ASSIGNED TASK ::
Report only the number of lines that contain the string "each" in the records below.

EXTRACTED INFORMATION ::
###

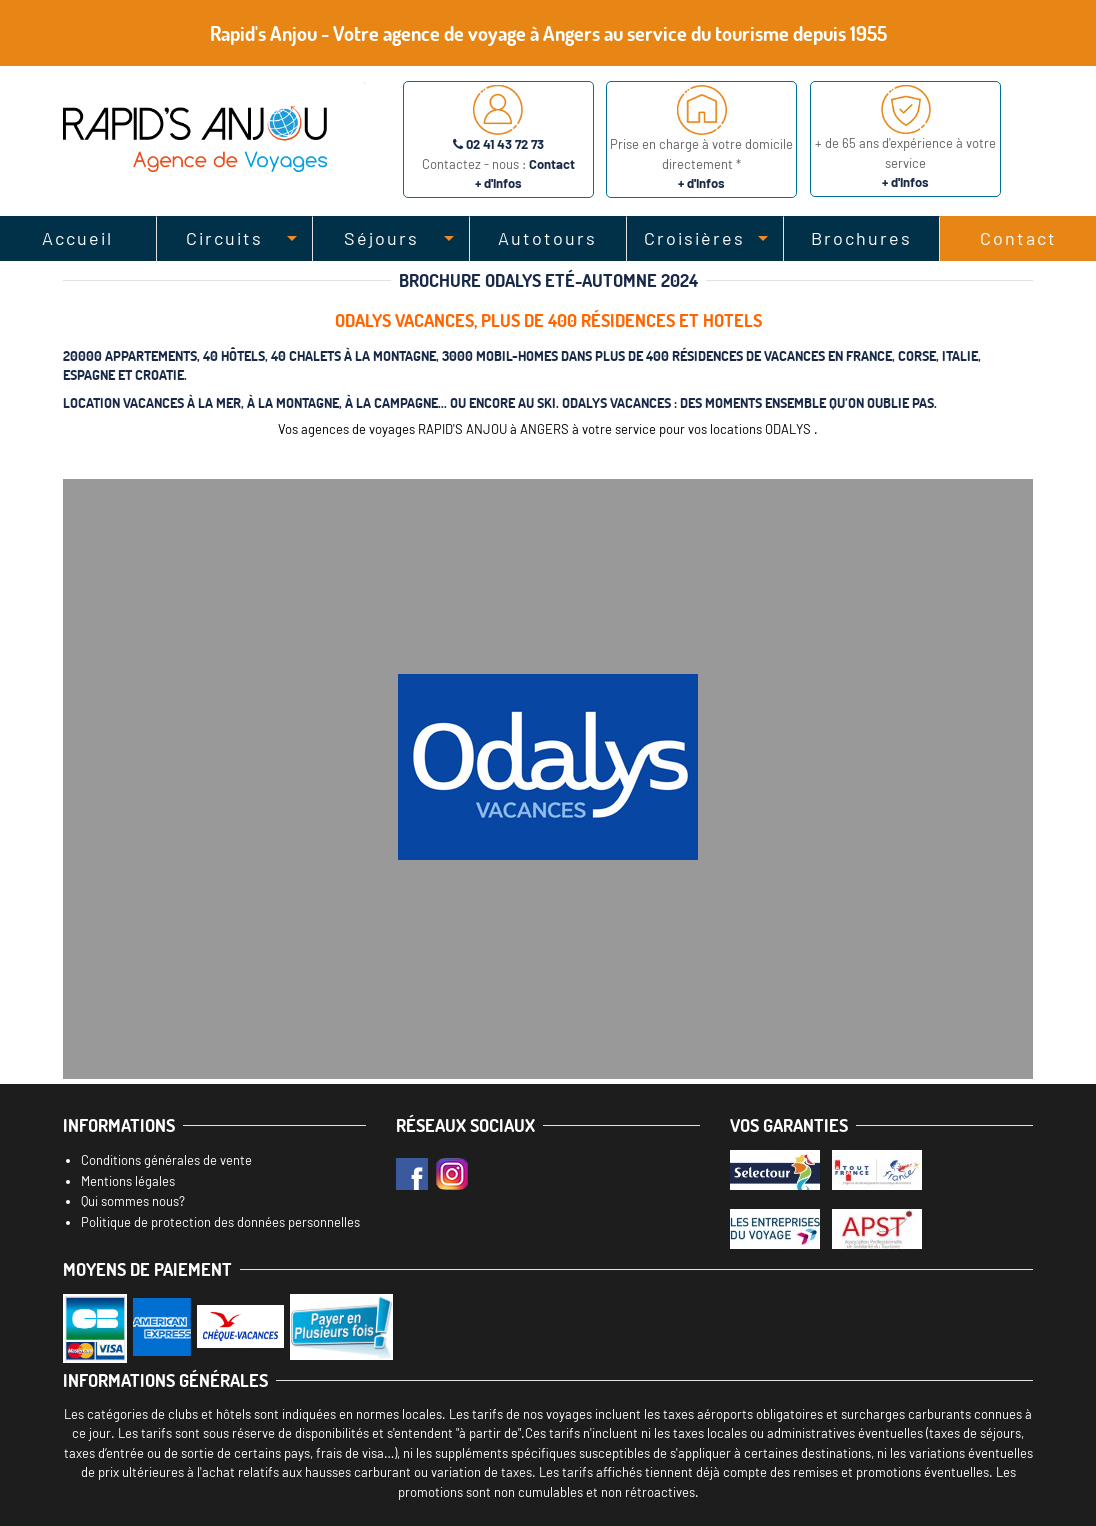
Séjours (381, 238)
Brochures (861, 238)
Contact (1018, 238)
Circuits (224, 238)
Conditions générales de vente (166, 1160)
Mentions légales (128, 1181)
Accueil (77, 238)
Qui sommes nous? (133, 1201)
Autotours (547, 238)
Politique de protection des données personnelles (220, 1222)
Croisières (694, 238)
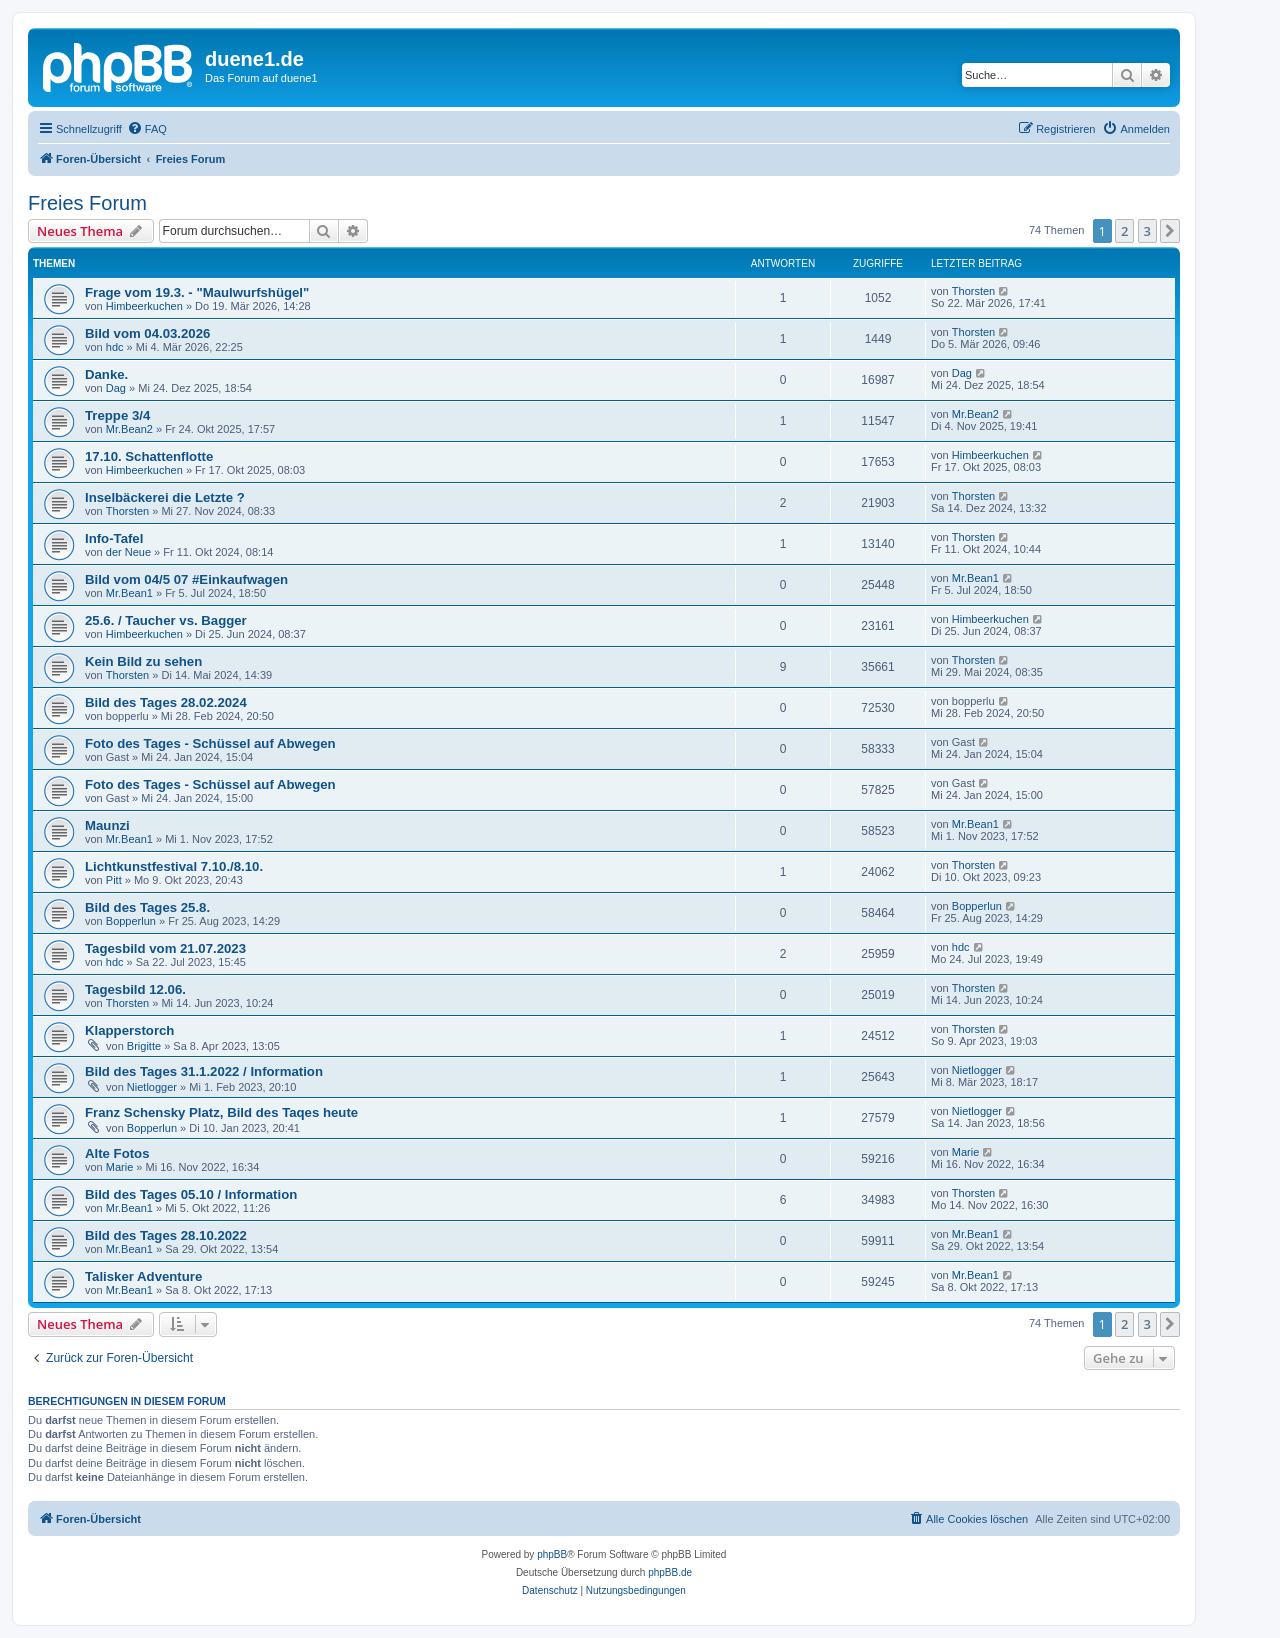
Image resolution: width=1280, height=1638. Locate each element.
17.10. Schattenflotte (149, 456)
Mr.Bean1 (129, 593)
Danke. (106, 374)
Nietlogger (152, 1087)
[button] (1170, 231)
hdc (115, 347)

###

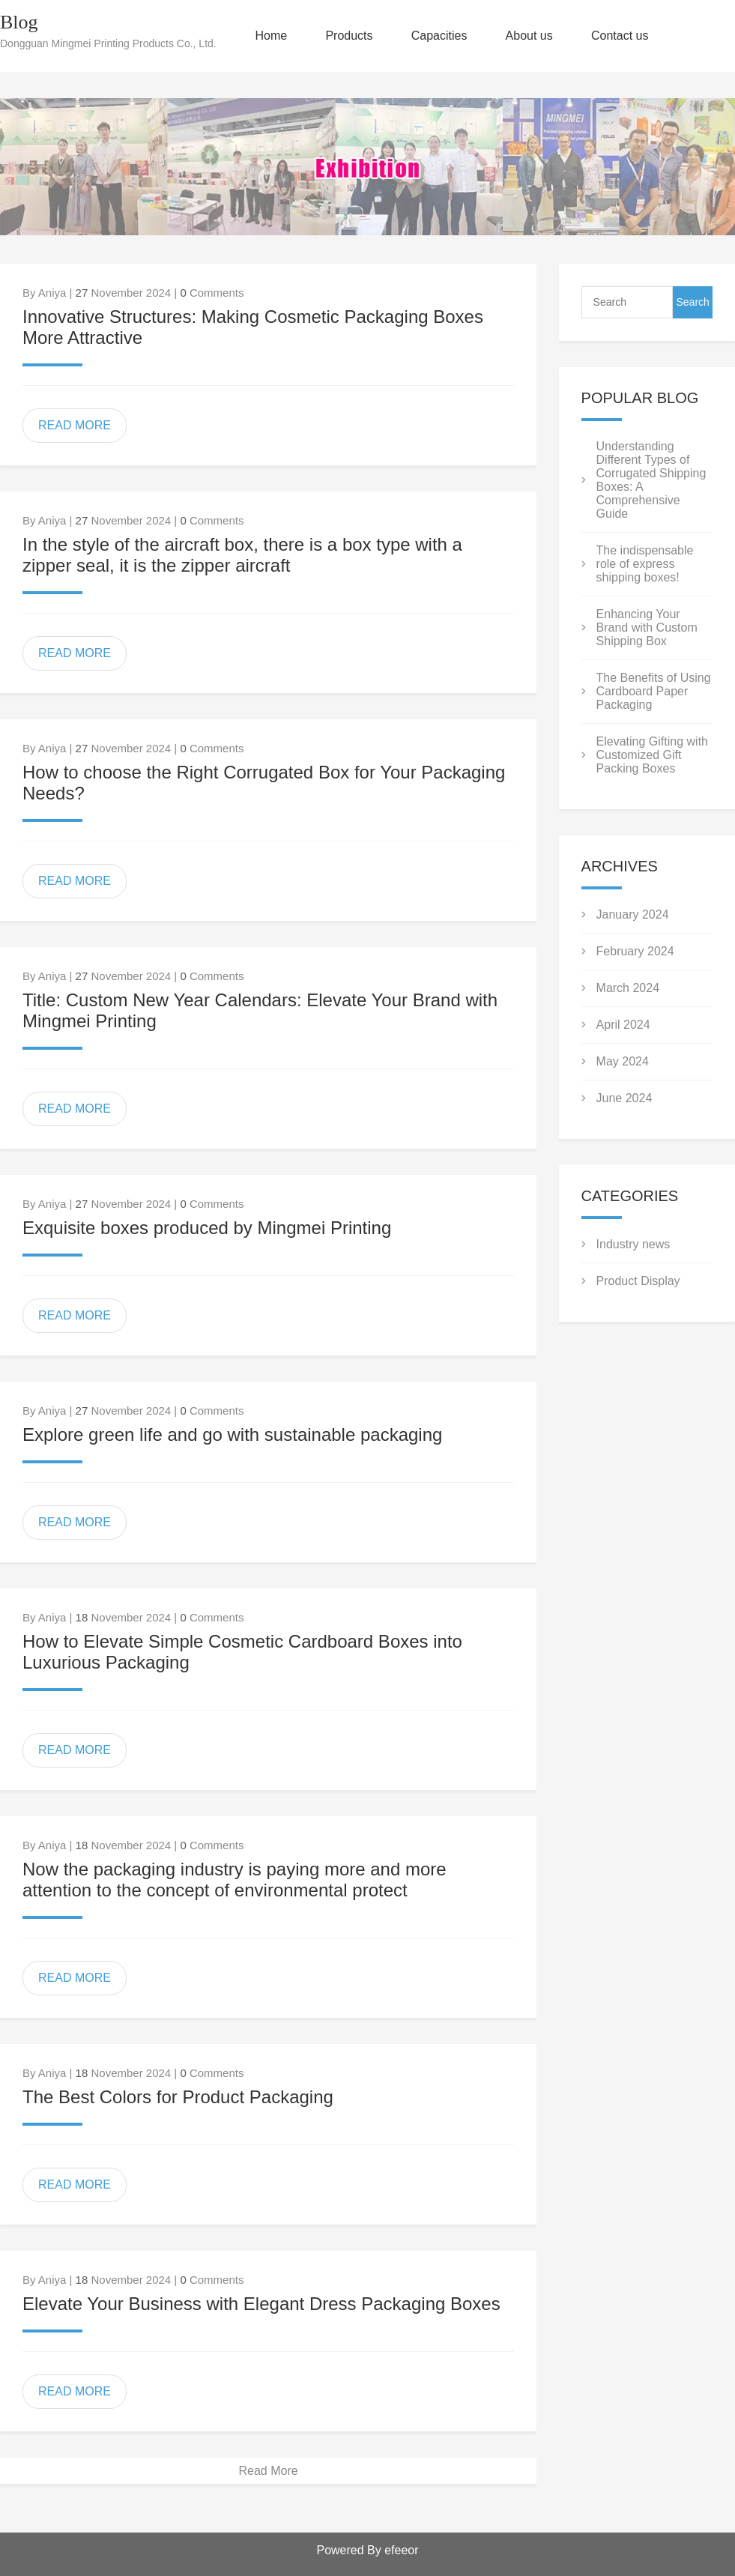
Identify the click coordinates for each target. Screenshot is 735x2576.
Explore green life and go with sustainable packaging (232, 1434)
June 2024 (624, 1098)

###

WRITTEN ANSWER ::
2